Por Heloiza Leonardi (Esalq); Carlos Guilherme Theodoro, Gustavo Farias e outros

12.07.2025 | 16:21 (UTC -3)

O termo “anomalia” passou a ser amplamente utilizado por produtores rurais da região da BR-163, especialmente após a safra 2018/2019, para descrever um novo quadro fitossanitário que afeta a soja em fases reprodutivas. Segundo o dicionário da língua portuguesa, “anomalia” é definido como uma condição anormal, irregular ou fora do comum.

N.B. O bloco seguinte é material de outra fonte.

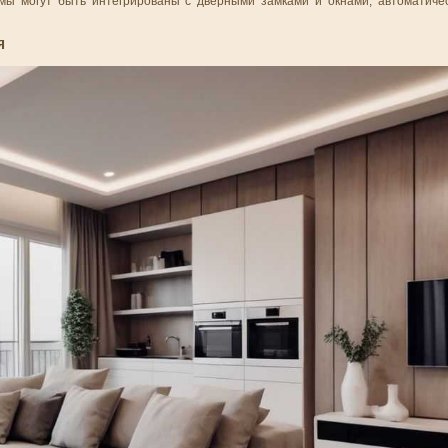
емы могут быть интегрированы с дверными замками и окнами, автоматиче
Я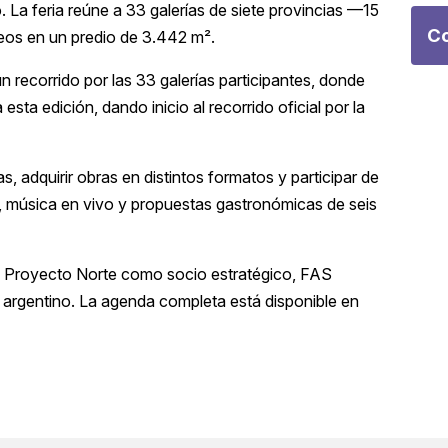
La feria reúne a 33 galerías de siete provincias —15
Co
eos en un predio de 3.442 m².
un recorrido por las 33 galerías participantes, donde
ta edición, dando inicio al recorrido oficial por la
rías, adquirir obras en distintos formatos y participar de
s, música en vivo y propuestas gastronómicas de seis
on Proyecto Norte como socio estratégico, FAS
 argentino. La agenda completa está disponible en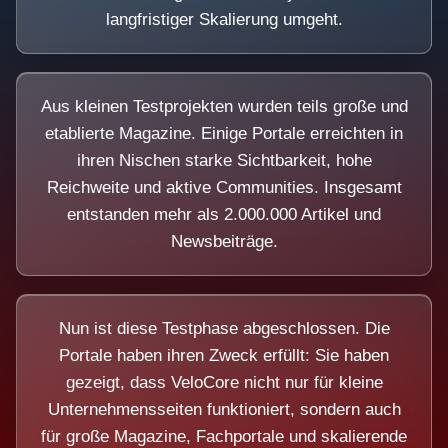
langfristiger Skalierung umgeht.
Aus kleinen Testprojekten wurden teils große und
etablierte Magazine. Einige Portale erreichten in
ihren Nischen starke Sichtbarkeit, hohe
Reichweite und aktive Communities. Insgesamt
entstanden mehr als 2.000.000 Artikel und
Newsbeiträge.
Nun ist diese Testphase abgeschlossen. Die
Portale haben ihren Zweck erfüllt: Sie haben
gezeigt, dass VeloCore nicht nur für kleine
Unternehmensseiten funktioniert, sondern auch
für große Magazine, Fachportale und skalierende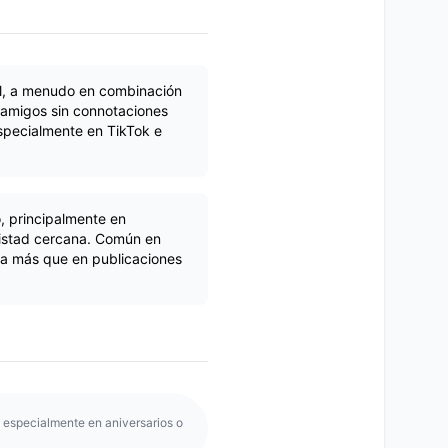
l, a menudo en combinación
e amigos sin connotaciones
specialmente en TikTok e
, principalmente en
istad cercana. Común en
a más que en publicaciones
especialmente en aniversarios o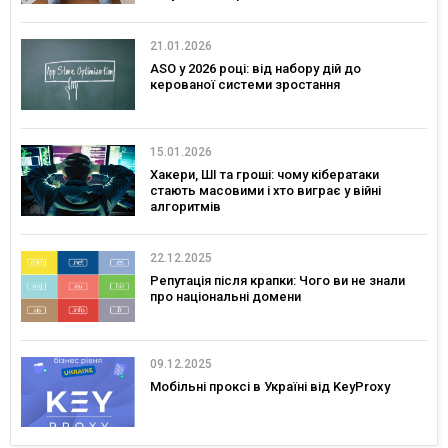
21.01.2026
ASO у 2026 році: від набору дій до
керованої системи зростання
15.01.2026
Хакери, ШІ та гроші: чому кібератаки
стають масовими і хто виграє у війні
алгоритмів
22.12.2025
Репутація після крапки: Чого ви не знали
про національні домени
09.12.2025
Мобільні проксі в Україні від KeyProxy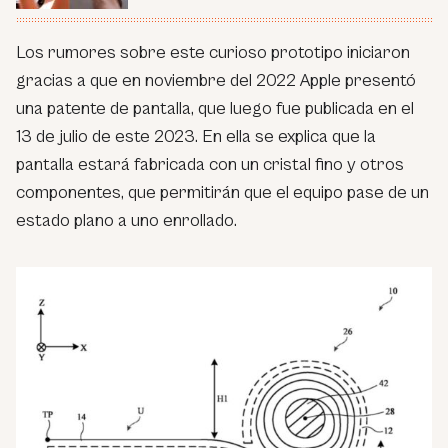
Los rumores sobre este curioso prototipo iniciaron
gracias a que en noviembre del 2022 Apple presentó
una patente de pantalla, que luego fue publicada en el
13 de julio de este 2023. En ella se explica que la
pantalla estará fabricada con un cristal fino y otros
componentes, que permitirán que el equipo pase de un
estado plano a uno enrollado.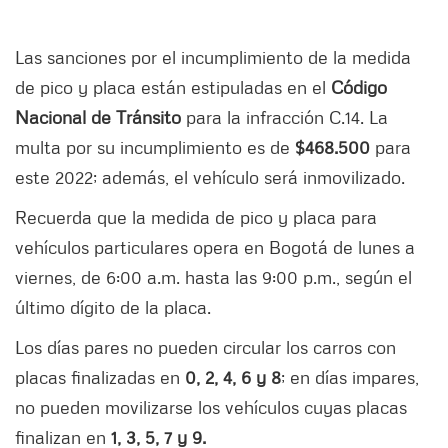
Las sanciones por el incumplimiento de la medida
de pico y placa están estipuladas en el
Código
Nacional de Tránsito
para la infracción C.14. La
multa por su incumplimiento es de
$468.500
para
este 2022; además, el vehículo será inmovilizado.
Recuerda que la medida de pico y placa para
vehículos particulares opera en Bogotá de lunes a
viernes, de 6:00 a.m. hasta las 9:00 p.m., según el
último dígito de la placa.
Los días pares no pueden circular los carros con
placas finalizadas en
0, 2, 4, 6 y 8
; en días impares,
no pueden movilizarse los vehículos cuyas placas
finalizan en
1, 3, 5, 7 y 9.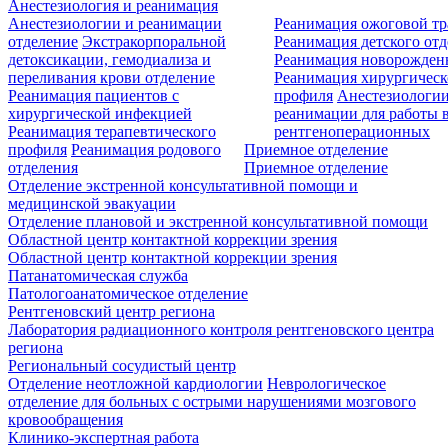
Анестезиология и реанимация
Анестезиологии и реанимации
Реанимация ожоговой т
отделение
Экстракорпоральной
Реанимация детского от
детоксикации, гемодиализа и
Реанимация новорожде
переливания крови отделение
Реанимация хирургическ
Реанимация пациентов с
профиля
Анестезиологии
хирургической инфекцией
реанимации для работы 
Реанимация терапевтического
рентгеноперационных
профиля
Реанимация родового
Приемное отделение
отделения
Приемное отделение
Отделение экстренной консультативной помощи и
медицинской эвакуации
Отделение плановой и экстренной консультативной помощи
Областной центр контактной коррекции зрения
Областной центр контактной коррекции зрения
Патанатомическая служба
Патологоанатомическое отделение
Рентгеновский центр региона
Лаборатория радиационного контроля рентгеновского центра
региона
Региональный сосудистый центр
Отделение неотложной кардиологии
Неврологическое
отделение для больных с острыми нарушениями мозгового
кровообращения
Клинико-экспертная работа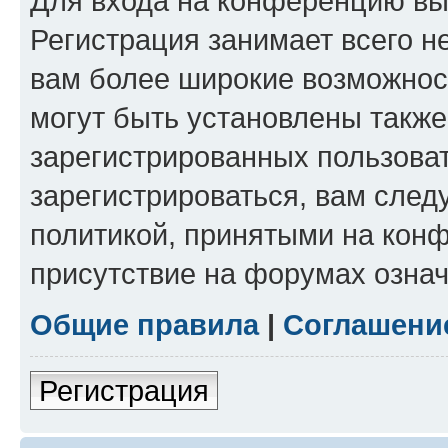
Для входа на конференцию вы
Регистрация занимает всего н
вам более широкие возможнос
могут быть установлены такж
зарегистрированных пользова
зарегистрироваться, вам след
политикой, принятыми на конф
присутствие на форумах означ
Общие правила
|
Соглашени
Регистрация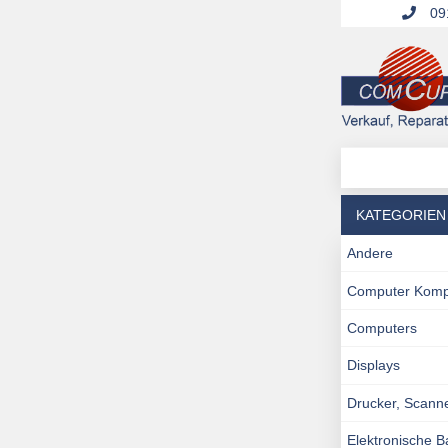
091
KATEGORIEN
Andere
Computer Kom
Computers
Displays
Drucker, Scann
Elektronische 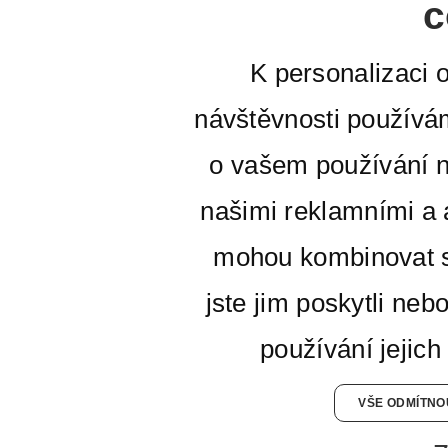
c
K personalizaci 
návštěvnosti používá
o vašem používání n
našimi reklamními a a
mohou kombinovat s
jste jim poskytli neb
používání jejich
VŠE ODMÍTNO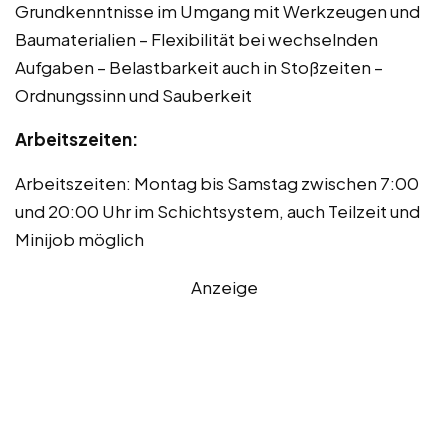
Grundkenntnisse im Umgang mit Werkzeugen und
Baumaterialien – Flexibilität bei wechselnden
Aufgaben – Belastbarkeit auch in Stoßzeiten –
Ordnungssinn und Sauberkeit
Arbeitszeiten:
Arbeitszeiten: Montag bis Samstag zwischen 7:00
und 20:00 Uhr im Schichtsystem, auch Teilzeit und
Minijob möglich
Anzeige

Diante disso, agricultores e técnicos passaram a empregar essa denominação para caracterizar sintomas atípicos observados a partir do estádio R5.1, como podridão de vagens e quebramento de hastes, que não se enquadravam nas doenças tradicionalmente conhecidas da cultura. O uso do termo se justifica pela manifestação incomum desses sintomas, que fogem ao padrão fisiológico esperado para a soja.

Estima-se que, a depender das condições climáticas da safra e das cultivares utilizadas, os danos provocados pela chamada “anomalia” da soja na região médio-norte mato-grossense podem reduzir a produtividade entre 16% e 30%, o que representa um potencial de perda de até 59 milhões de sacas.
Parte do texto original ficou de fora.